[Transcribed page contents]
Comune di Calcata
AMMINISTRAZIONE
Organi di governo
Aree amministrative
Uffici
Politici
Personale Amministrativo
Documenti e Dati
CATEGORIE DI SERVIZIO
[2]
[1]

--

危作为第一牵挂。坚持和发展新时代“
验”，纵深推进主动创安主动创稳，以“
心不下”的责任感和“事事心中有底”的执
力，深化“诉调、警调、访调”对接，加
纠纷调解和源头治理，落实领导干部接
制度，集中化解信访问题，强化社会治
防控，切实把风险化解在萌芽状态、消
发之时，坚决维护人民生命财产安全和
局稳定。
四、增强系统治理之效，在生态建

ACTION ITEM:
Return only the part of the records above that opens with the line containing "制度，集中化解信访问题，强化社会治" and closes with the line containing "四、增强系统治理之效，在生态建", ends included.

TASK ANSWER:
制度，集中化解信访问题，强化社会治
防控，切实把风险化解在萌芽状态、消
发之时，坚决维护人民生命财产安全和
局稳定。
四、增强系统治理之效，在生态建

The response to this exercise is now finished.